Extracted records
::::

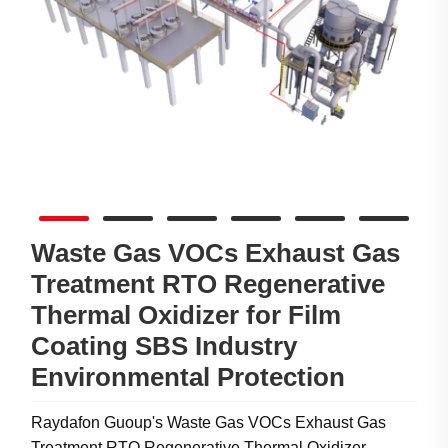
Waste Gas VOCs Exhaust Gas
Treatment RTO Regenerative
Thermal Oxidizer for Film
Coating SBS Industry
Environmental Protection
Raydafon Guoup's Waste Gas VOCs Exhaust Gas
Treatment RTO Regenerative Thermal Oxidizer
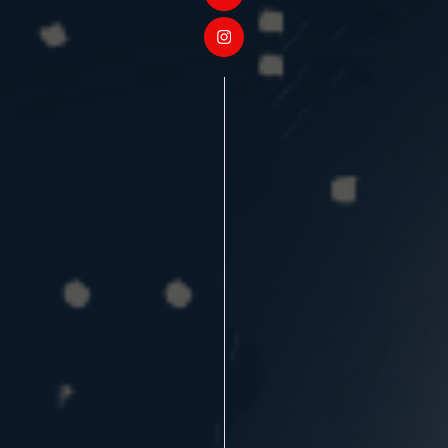
❄
❄
❄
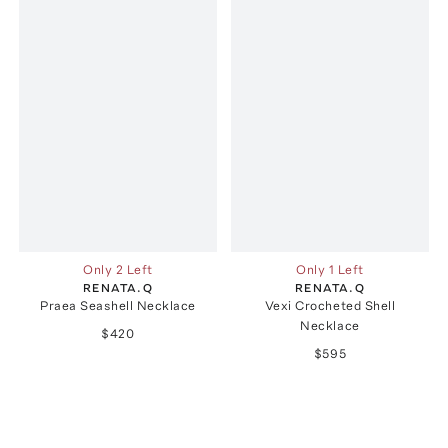
Only 2 Left
Only 1 Left
RENATA.Q
RENATA.Q
Praea Seashell Necklace
Vexi Crocheted Shell
Necklace
$420
$595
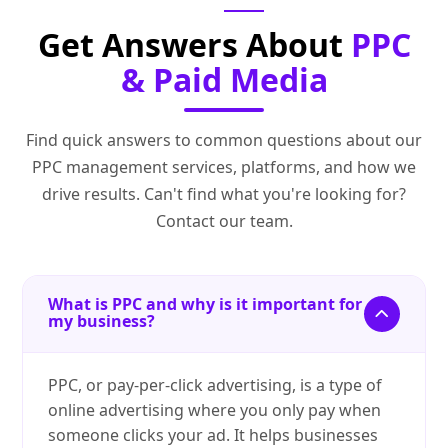
Get Answers About
PPC
& Paid Media
Find quick answers to common questions about our
PPC management services, platforms, and how we
drive results. Can't find what you're looking for?
Contact our team.
What is PPC and why is it important for
my business?
PPC, or pay-per-click advertising, is a type of
online advertising where you only pay when
someone clicks your ad. It helps businesses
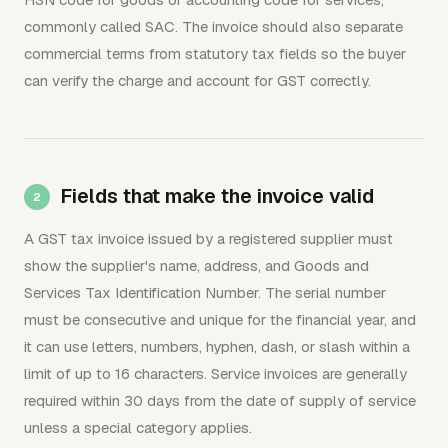
commonly called SAC. The invoice should also separate
commercial terms from statutory tax fields so the buyer
can verify the charge and account for GST correctly.
Fields that make the invoice valid
A GST tax invoice issued by a registered supplier must
show the supplier's name, address, and Goods and
Services Tax Identification Number. The serial number
must be consecutive and unique for the financial year, and
it can use letters, numbers, hyphen, dash, or slash within a
limit of up to 16 characters. Service invoices are generally
required within 30 days from the date of supply of service
unless a special category applies.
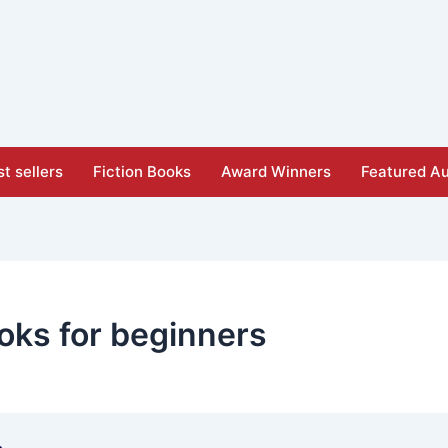
t sellers
Fiction Books
Award Winners
Featured Au
oks for beginners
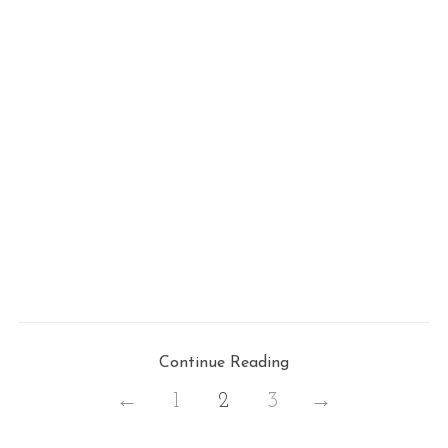
Continue Reading
←
1
2
3
→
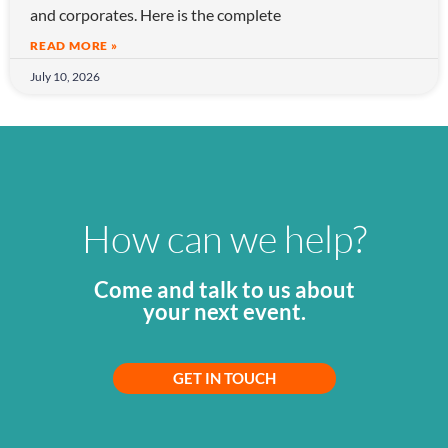
and corporates. Here is the complete
READ MORE »
July 10, 2026
How can we help?
Come and talk to us about
your next event.
GET IN TOUCH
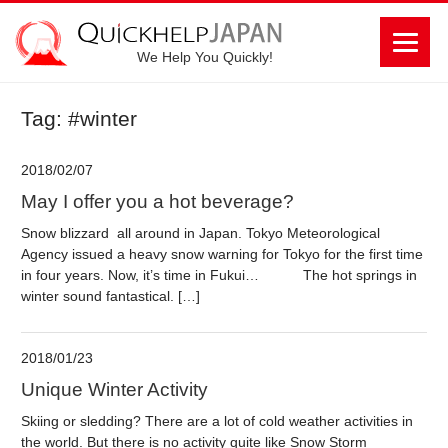
We Help You Quickly!
Tag: #winter
2018/02/07
May I offer you a hot beverage?
Snow blizzard all around in Japan. Tokyo Meteorological
Agency issued a heavy snow warning for Tokyo for the first time
in four years. Now, it’s time in Fukui… The hot springs in
winter sound fantastical. […]
2018/01/23
Unique Winter Activity
Skiing or sledding? There are a lot of cold weather activities in
the world. But there is no activity quite like Snow Storm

::::

Retype every entry above exactly, leaving out the pictures.

_Output of the exercise_.
Waste Gas VOCs Exhaust Gas
Treatment RTO Regenerative
Thermal Oxidizer for Film
Coating SBS Industry
Environmental Protection
Raydafon Guoup's Waste Gas VOCs Exhaust Gas
Treatment RTO Regenerative Thermal Oxidizer
❄
❄
❄
Only 2 Left
Only 1 Left
RENATA.Q
RENATA.Q
Praea Seashell Necklace
Vexi Crocheted Shell
Necklace
$420
$595
Get Answers About
PPC
& Paid Media
Find quick answers to common questions about our
PPC management services, platforms, and how we
drive results. Can't find what you're looking for?
Contact our team.
What is PPC and why is it important for
my business?
PPC, or pay-per-click advertising, is a type of
online advertising where you only pay when
someone clicks your ad. It helps businesses
commonly called SAC. The invoice should also separate
commercial terms from statutory tax fields so the buyer
can verify the charge and account for GST correctly.
Fields that make the invoice valid
A GST tax invoice issued by a registered supplier must
show the supplier's name, address, and Goods and
Services Tax Identification Number. The serial number
must be consecutive and unique for the financial year, and
it can use letters, numbers, hyphen, dash, or slash within a
limit of up to 16 characters. Service invoices are generally
required within 30 days from the date of supply of service
unless a special category applies.
t sellers
Fiction Books
Award Winners
Featured Au
oks for beginners
Continue Reading
←
1
2
3
→
and corporates. Here is the complete
READ MORE »
July 10, 2026
How can we help?
Come and talk to us about
your next event.
GET IN TOUCH
We Help You Quickly!
Tag: #winter
2018/02/07
May I offer you a hot beverage?
Snow blizzard all around in Japan. Tokyo Meteorological
Agency issued a heavy snow warning for Tokyo for the first time
in four years. Now, it’s time in Fukui… The hot springs in
winter sound fantastical. […]
2018/01/23
Unique Winter Activity
Skiing or sledding? There are a lot of cold weather activities in
the world. But there is no activity quite like Snow Storm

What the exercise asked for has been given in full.